Copy out the entries exactly, and wherever a picture appears, leave it out.

*INFORMATION:*
- Opening Delimiter -
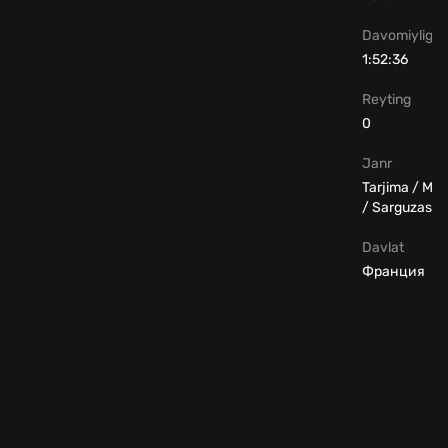
Davomiyligi
1:52:36
Reyting
0
Janr
Tarjima / Me
/ Sarguzasht
Davlat
Франция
- Closing Delimiter -
*RESPONSE:*
Davomiyligi
1:52:36
Reyting
0
Janr
Tarjima / Me
/ Sarguzasht
Davlat
Франция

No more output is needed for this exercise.